Automatique terreur

« Vus avec l’œil souillé qui est le nôtre en ce monde, nous sommes dans la situation de voyageurs de chemin de fer retenus dans un long tunnel par un accident, et ceci à un endroit où l’on ne voit plus la lumière du commencement et où la lumière de la fin est si minuscule que le regard doit sans cesse la chercher et la perd sans cesse, cependant que commencement et fin ne sont même pas sûrs. »

« Préparatifs de noce à la campagne », [1908-1909], Franz Kafka, Gallimard, 2017.

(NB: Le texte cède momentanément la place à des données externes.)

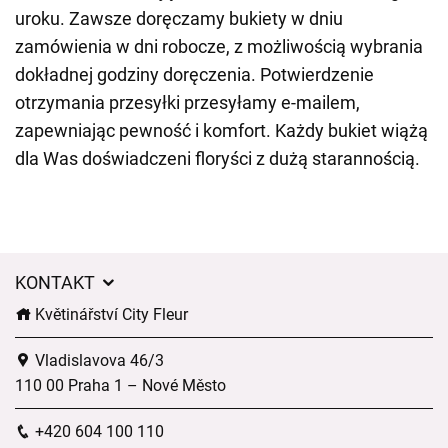
uroku. Zawsze doręczamy bukiety w dniu
zamówienia w dni robocze, z możliwością wybrania
dokładnej godziny doręczenia. Potwierdzenie
otrzymania przesyłki przesyłamy e-mailem,
zapewniając pewność i komfort. Każdy bukiet wiążą
dla Was doświadczeni floryści z dużą starannością.
KONTAKT
Květinářství City Fleur
Vladislavova 46/3
110 00 Praha 1 – Nové Město
+420 604 100 110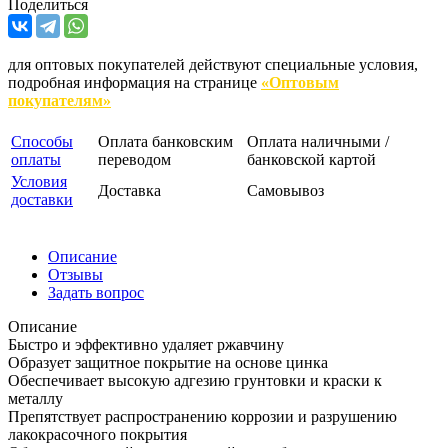
Поделиться
для оптовых покупателей действуют специальные условия,
подробная информация на странице
«Оптовым
покупателям»
Способы
Оплата банковским
Оплата наличными /
оплаты
переводом
банковской картой
Условия
Доставка
Самовывоз
доставки
Описание
Отзывы
Задать вопрос
Описание
Быстро и эффективно удаляет ржавчину
Образует защитное покрытие на основе цинка
Обеспечивает высокую адгезию грунтовки и краски к
металлу
Препятствует распространению коррозии и разрушению
лакокрасочного покрытия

Horizon noir liquide, digits froids des déments,
Un jour de soleil brûlant, de zèle, d’ignorance,
Quand tout l’horizon a percé le spectre, rouge-sang,
Perdue dans les grattes-ciels, l’espérance est figée.
Agrippés aux pare chocs de béton et de verres,
des vaisseaux de langues noires, durs et filants,
sur les jetées grises du signe de l’Empire,
flottent par dessus la voûte fixe et stellaire.
Il y a cette lune bleue, froide et ses rayons qui dardent
et parcourent la fébrile attente.

Sur le puzzle métallique des ordinateurs,
s’activent, bien adaptées, les bêtes de conformité,
elles meuvent en troupeaux, le vaste silence.
Bloc par bloc, écran par écran, signes par signes,
ne traduit plus, nulle part, les non-visages des brutes,
qui ne montrent plus rien du vivant
hormis les masses muettes de signes,
qu’actionnent avec l’orage, les pluies acides, goutte par goutte,
à nos fenêtres-écrans digitales.
Sur les touches des claviers par hasard,
engrangent et parcourent, signifiants, les êtres golems.

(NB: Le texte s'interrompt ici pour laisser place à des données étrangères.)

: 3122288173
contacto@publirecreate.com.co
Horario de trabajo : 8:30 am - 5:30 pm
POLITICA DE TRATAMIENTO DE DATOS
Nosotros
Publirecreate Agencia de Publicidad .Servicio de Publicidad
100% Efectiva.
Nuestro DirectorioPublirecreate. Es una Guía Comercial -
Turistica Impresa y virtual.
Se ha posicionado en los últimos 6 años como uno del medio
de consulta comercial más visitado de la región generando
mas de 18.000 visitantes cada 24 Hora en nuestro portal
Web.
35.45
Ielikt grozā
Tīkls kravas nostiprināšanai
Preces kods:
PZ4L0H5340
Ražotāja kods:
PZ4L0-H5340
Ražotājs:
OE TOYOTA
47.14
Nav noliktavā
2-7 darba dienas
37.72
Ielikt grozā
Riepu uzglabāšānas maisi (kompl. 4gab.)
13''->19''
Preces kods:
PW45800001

Opéra de verre ; fabrique de signaux et machines informatiques
où sont maintenues, bien sages et recluses,
les âmes mécaniques ; vagues par milliers de verres, pilées
d’une collection d’amours sans personne.
Les corps au travail, cernés d’ordres et de systèmes,
dans la nudité glissante des murs blancs.
Toi chaire, sang et visage ; empire de feu mobile,
noyé dans les profondes mémoires des astres,
Ces physiques déchirants ont bu les images,
les bouches unifiées, seules et rayées.

J’ai regardé au fond des yeux d’acier bleu et noir,
pour voir l’Autre, vivant plus loin dans la durée.
Toujours en toi, machine, je rassemble le noir du ciel,
des larmes de verre existent dans ta violence.
Ta forêt de vitres, mystère, ta peau si froide, ton obéissance,
et l’art que tu as de tuer la douleur, partout.
La fermeture néant des espaces ; cités des atomes,
qui dévorent la poussière de l’espace et du temps,
et font naître les seuls repères larges et fixes
dans la vie des astres, cet avenir de mutants.

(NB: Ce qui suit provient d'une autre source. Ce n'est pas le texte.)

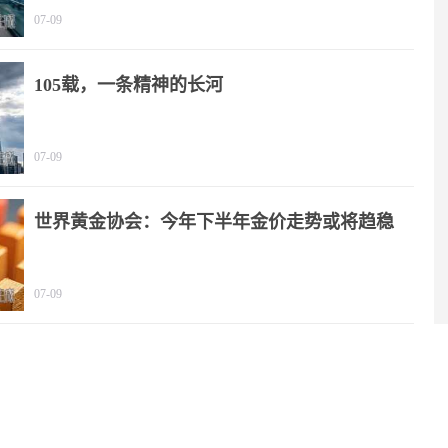
07-09
105载，一条精神的长河
07-09
世界黄金协会：今年下半年金价走势或将趋稳
07-09
2025年我国文化产业营收规模突破20万亿元
06-29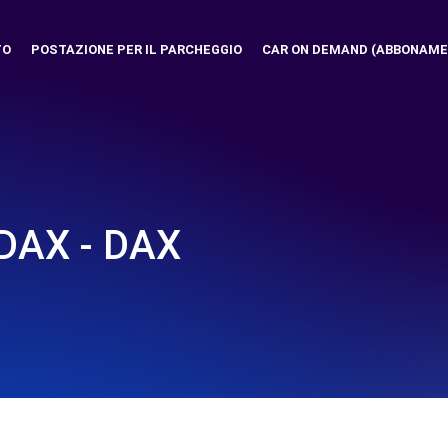
TO
POSTAZIONE PER IL PARCHEGGIO
CAR ON DEMAND (ABBONAME
DAX - DAX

Regarde ces vieux automates, en fonction,
et voit le présent du monde fermé dans le réseau,
celui qui existe, crie et suinte en parallèle,
devant et derrière, à côté de nous autres,
que tous abdique, croit, sent et suit,
le monde souffrant d’hier et d’aujourd’hui déjà fini.
« Je » suis la guerre, la domination des machines,
l’administration spectrale, éclairée des décisions,
tu peux voir dans les fentes des pitres, costumés,
ce que veut le programme pour engloutir tes promesses.

Si leur Dieu ancien de la règle et du zèle s’est nourri,
derrière les barreaux symboles du Golem-Machine ;
le golem d’électronique et de plastique, distribué par milliers
aux grands bras métalliques dressés devant nous.
Ses directions d’agir et de mort pointées avec fermeté,
et la souffrance des esclaves retenus pour chaque désir.
Les mêmes flèches-néants qui transpercent les masses
et tuent la chaire avide de rentes et de monnaies.
Que ton astre brûle, plus loin encore, Golem-Temps,
l’amour tué; jeté dans les directions du Monde,
Montrant tout ce grand ciel-liquide du futur.